**TASK ITEM:** Your reply should reproduce each line below exactly and carry none of the pictures.

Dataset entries
________________________________________
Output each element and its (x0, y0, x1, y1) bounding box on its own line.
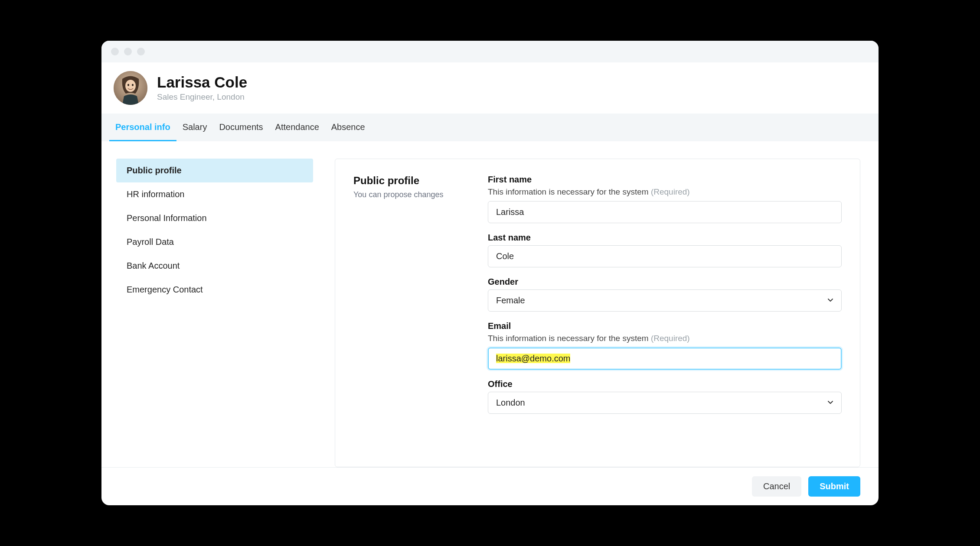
email-value-highlighted: larissa@demo.com (496, 354, 570, 363)
email-hint: This information is necessary for the sy… (488, 334, 842, 343)
tab-personal-info[interactable]: Personal info (109, 114, 176, 141)
cancel-button[interactable]: Cancel (752, 476, 801, 497)
first-name-input[interactable] (488, 201, 842, 223)
profile-header: Larissa Cole Sales Engineer, London (101, 62, 879, 114)
section-title: Public profile (353, 175, 462, 187)
sidebar-item-hr-information[interactable]: HR information (116, 182, 313, 206)
window-control-close[interactable] (111, 48, 119, 55)
app-window: Larissa Cole Sales Engineer, London Pers… (101, 41, 879, 505)
window-titlebar (101, 41, 879, 62)
sidebar-item-payroll-data[interactable]: Payroll Data (116, 230, 313, 254)
section-header: Public profile You can propose changes (353, 175, 462, 451)
tab-salary[interactable]: Salary (176, 114, 213, 141)
svg-point-2 (125, 80, 136, 92)
profile-name: Larissa Cole (157, 74, 247, 91)
last-name-label: Last name (488, 233, 842, 243)
first-name-label: First name (488, 175, 842, 185)
last-name-input[interactable] (488, 245, 842, 267)
office-select[interactable]: London (488, 392, 842, 414)
field-first-name: First name This information is necessary… (488, 175, 842, 223)
main-panel: Public profile You can propose changes F… (335, 159, 860, 467)
profile-header-text: Larissa Cole Sales Engineer, London (157, 74, 247, 102)
sidebar-item-personal-information[interactable]: Personal Information (116, 206, 313, 230)
field-email: Email This information is necessary for … (488, 321, 842, 370)
avatar (114, 71, 147, 105)
field-office: Office London (488, 379, 842, 414)
svg-point-3 (127, 84, 129, 86)
sidebar-item-public-profile[interactable]: Public profile (116, 159, 313, 182)
window-control-maximize[interactable] (137, 48, 145, 55)
content: Public profile HR information Personal I… (101, 141, 879, 467)
first-name-hint: This information is necessary for the sy… (488, 187, 842, 197)
field-last-name: Last name (488, 233, 842, 267)
field-gender: Gender Female (488, 277, 842, 312)
profile-subtitle: Sales Engineer, London (157, 92, 247, 102)
svg-point-4 (132, 84, 134, 86)
sidebar-item-emergency-contact[interactable]: Emergency Contact (116, 278, 313, 302)
section-subtitle: You can propose changes (353, 190, 462, 199)
submit-button[interactable]: Submit (808, 476, 860, 497)
form: First name This information is necessary… (488, 175, 842, 451)
email-input[interactable]: larissa@demo.com (488, 348, 842, 370)
gender-select[interactable]: Female (488, 289, 842, 312)
tab-documents[interactable]: Documents (213, 114, 269, 141)
footer: Cancel Submit (101, 467, 879, 505)
tabs: Personal info Salary Documents Attendanc… (101, 114, 879, 141)
gender-label: Gender (488, 277, 842, 287)
sidebar: Public profile HR information Personal I… (116, 159, 313, 467)
window-control-minimize[interactable] (124, 48, 132, 55)
tab-absence[interactable]: Absence (325, 114, 371, 141)
sidebar-item-bank-account[interactable]: Bank Account (116, 254, 313, 278)
office-label: Office (488, 379, 842, 389)
email-label: Email (488, 321, 842, 331)
tab-attendance[interactable]: Attendance (269, 114, 325, 141)
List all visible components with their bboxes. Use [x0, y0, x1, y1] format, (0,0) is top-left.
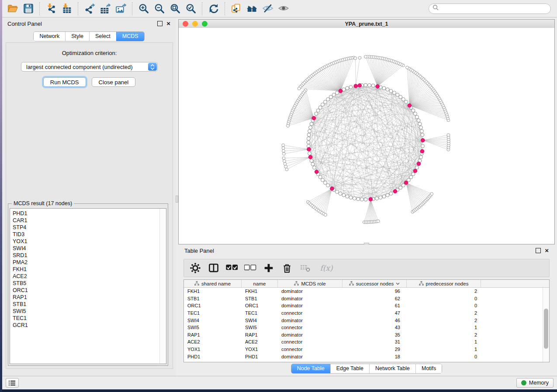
________________________________________
**RESULT BELOW:**
Output each element and its (x0, y0, x1, y1) bounding box on its own line.
email-value-highlighted: larissa@demo.com (496, 354, 570, 363)
email-hint: This information is necessary for the sy… (488, 334, 842, 343)
tab-personal-info[interactable]: Personal info (109, 114, 176, 141)
cancel-button[interactable]: Cancel (752, 476, 801, 497)
first-name-input[interactable] (488, 201, 842, 223)
profile-header: Larissa Cole Sales Engineer, London (101, 62, 879, 114)
section-title: Public profile (353, 175, 462, 187)
sidebar-item-hr-information[interactable]: HR information (116, 182, 313, 206)
window-control-close[interactable] (111, 48, 119, 55)
app-window: Larissa Cole Sales Engineer, London Pers… (101, 41, 879, 505)
window-titlebar (101, 41, 879, 62)
sidebar-item-payroll-data[interactable]: Payroll Data (116, 230, 313, 254)
section-header: Public profile You can propose changes (353, 175, 462, 451)
tab-salary[interactable]: Salary (176, 114, 213, 141)
svg-point-2 (125, 80, 136, 92)
profile-name: Larissa Cole (157, 74, 247, 91)
last-name-label: Last name (488, 233, 842, 243)
first-name-label: First name (488, 175, 842, 185)
last-name-input[interactable] (488, 245, 842, 267)
office-select[interactable]: London (488, 392, 842, 414)
field-first-name: First name This information is necessary… (488, 175, 842, 223)
main-panel: Public profile You can propose changes F… (335, 159, 860, 467)
profile-header-text: Larissa Cole Sales Engineer, London (157, 74, 247, 102)
sidebar-item-personal-information[interactable]: Personal Information (116, 206, 313, 230)
field-email: Email This information is necessary for … (488, 321, 842, 370)
avatar (114, 71, 147, 105)
field-office: Office London (488, 379, 842, 414)
svg-point-3 (127, 84, 129, 86)
sidebar-item-public-profile[interactable]: Public profile (116, 159, 313, 182)
window-control-maximize[interactable] (137, 48, 145, 55)
content: Public profile HR information Personal I… (101, 141, 879, 467)
first-name-hint: This information is necessary for the sy… (488, 187, 842, 197)
field-last-name: Last name (488, 233, 842, 267)
field-gender: Gender Female (488, 277, 842, 312)
profile-subtitle: Sales Engineer, London (157, 92, 247, 102)
svg-point-4 (132, 84, 134, 86)
sidebar-item-emergency-contact[interactable]: Emergency Contact (116, 278, 313, 302)
section-subtitle: You can propose changes (353, 190, 462, 199)
submit-button[interactable]: Submit (808, 476, 860, 497)
form: First name This information is necessary… (488, 175, 842, 451)
email-input[interactable]: larissa@demo.com (488, 348, 842, 370)
gender-select[interactable]: Female (488, 289, 842, 312)
tab-documents[interactable]: Documents (213, 114, 269, 141)
footer: Cancel Submit (101, 467, 879, 505)
tabs: Personal info Salary Documents Attendanc… (101, 114, 879, 141)
gender-label: Gender (488, 277, 842, 287)
sidebar: Public profile HR information Personal I… (116, 159, 313, 467)
window-control-minimize[interactable] (124, 48, 132, 55)
tab-absence[interactable]: Absence (325, 114, 371, 141)
sidebar-item-bank-account[interactable]: Bank Account (116, 254, 313, 278)
office-label: Office (488, 379, 842, 389)
email-label: Email (488, 321, 842, 331)
tab-attendance[interactable]: Attendance (269, 114, 325, 141)
List all visible components with their bboxes. Use [x0, y0, x1, y1] format, (0,0) is top-left.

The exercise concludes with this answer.